It’s an exciting time to join us!

The Andelyn Biosciences’ Quality Control group is seeking a motivated individual to join our growing team as a Associate Director – Quality Control

The AD of Quality Control will be responsible for all aspects of the Quality Control laboratory, including but not limited to material, in-process and release testing, stability testing, contract lab testing, Micro/EM testing. The AD of QC will assist in team management to support externally sourced projects and quality events. He/She should be able to perform in-depth laboratory investigations based on regulatory guidance and scientific understanding.  We are looking for a detail-oriented, quality-minded person who can make critical decisions independently and promptly. The AD of QC will act as an interdepartmental liaison to various groups, including Analytical Development, Manufacturing, and Quality Assurance.

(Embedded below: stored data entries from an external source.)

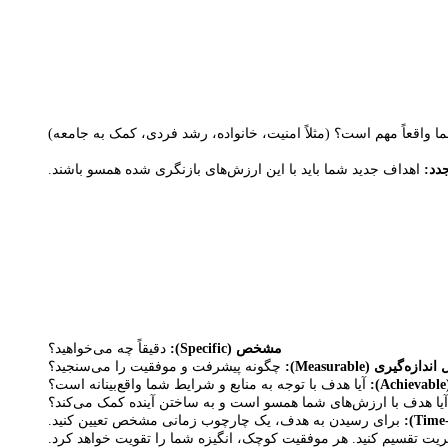
واقعاً مهم است؟ (مثلاً امنیت، خانواده، رشد فردی، کمک به جامعه)
دد:
اهداف جدید شما باید با این ارزش‌های بازنگری شده همسو باشند.
مشخص (
Specific
):
دقیقاً چه می‌خواهید؟
 اندازه‌گیری (
Measurable
):
چگونه پیشرفت و موفقیت را می‌سنجید؟
Achievable
):
آیا هدف با توجه به منابع و شرایط شما واقع‌بینانه است؟
یا هدف با ارزش‌های شما همسو است و به ساختن آینده کمک می‌کند؟
Time
):
برای رسیدن به هدف، یک چارچوب زمانی مشخص تعیین کنید.
ریت تقسیم کنید. هر موفقیت کوچک، انگیزه شما را تقویت خواهد کرد.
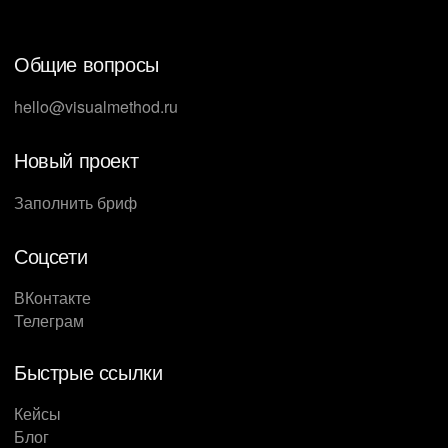
Общие вопросы
hello@visualmethod.ru
Новый проект
Заполнить бриф
Соцсети
ВКонтакте
Телеграм
Быстрые ссылки
Кейсы
Блог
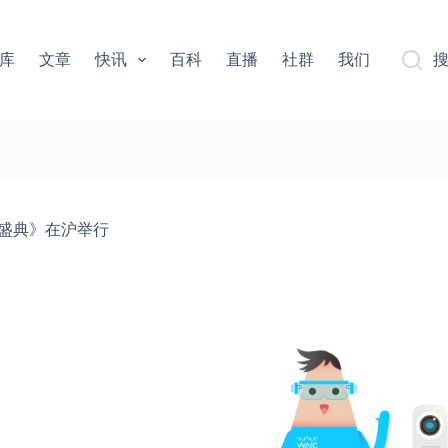
库
文章
快讯
百科
直播
社群
我们
·AI盛典》在沪举行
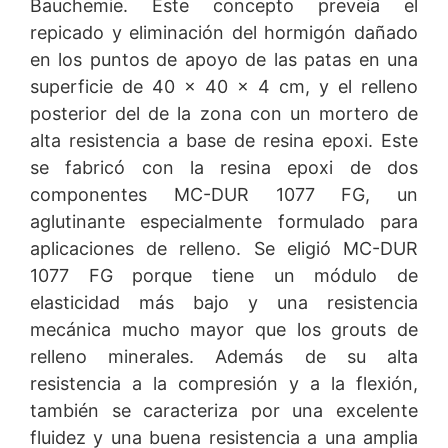
Bauchemie. Este concepto preveía el
repicado y eliminación del hormigón dañado
en los puntos de apoyo de las patas en una
superficie de 40 x 40 x 4 cm, y el relleno
posterior del de la zona con un mortero de
alta resistencia a base de resina epoxi. Este
se fabricó con la resina epoxi de dos
componentes MC-DUR 1077 FG, un
aglutinante especialmente formulado para
aplicaciones de relleno. Se eligió MC-DUR
1077 FG porque tiene un módulo de
elasticidad más bajo y una resistencia
mecánica mucho mayor que los grouts de
Hermes’ Hannover Hub
relleno minerales. Además de su alta
Las rampas de carga del centro
resistencia a la compresión y a la flexión,
logístico de Hermes se
también se caracteriza por una excelente
repararon rápidamente
fluidez y una buena resistencia a una amplia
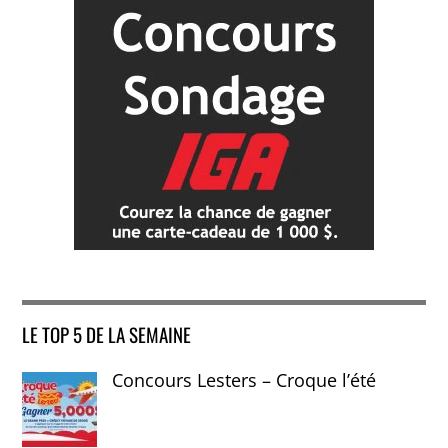
LE TOP 5 DE LA SEMAINE
Concours Lesters – Croque l’été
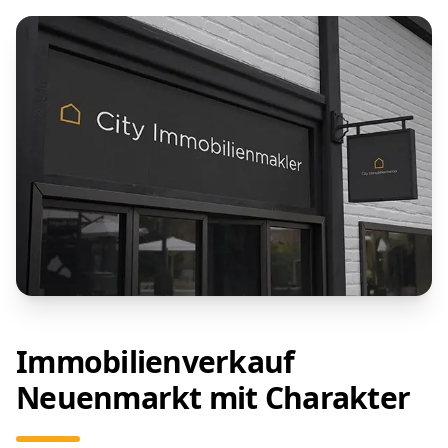
Immobilienverkauf
Neuenmarkt mit Charakter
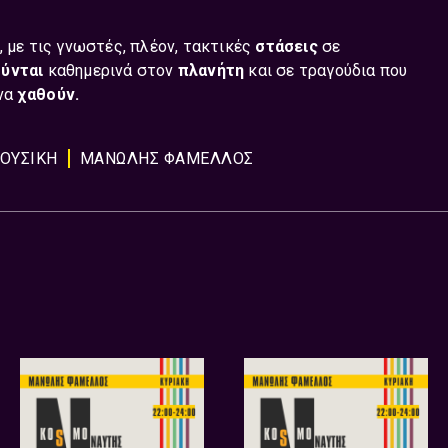
, με τις γνωστές, πλέον, τακτικές
στάσεις
σε
ούνται
καθημερινά στον
πλανήτη
και σε τραγούδια που
 να
χαθούν.
ΟΥΣΙΚΗ
ΜΑΝΩΛΗΣ ΦΑΜΕΛΛΟΣ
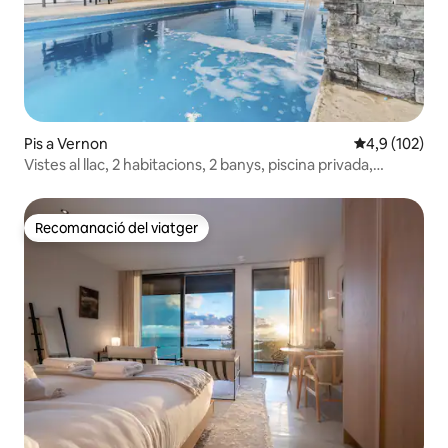
Pis a Vernon
4,9 de puntua
4,9 (102)
Vistes al llac, 2 habitacions, 2 banys, piscina privada,
banyera d'hidromassatge
Recomanació del viatger
Recomanació del viatger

AD of QC should have some expertise in technical writing and Investigations.  He/She should exercise judgment and maintain a high level of compliance with applicable procedures, standards, and alignment with GxP regulations.  He/She must deliver all deliverables in a timely manner.  He/She must have sense of urgency client facing attitude.

 

Schedule: Full-time (Benefits Eligible)  

Location:  Andelyn Corporate Center (ACC)

                  1180 Arthur E. Adams Dr.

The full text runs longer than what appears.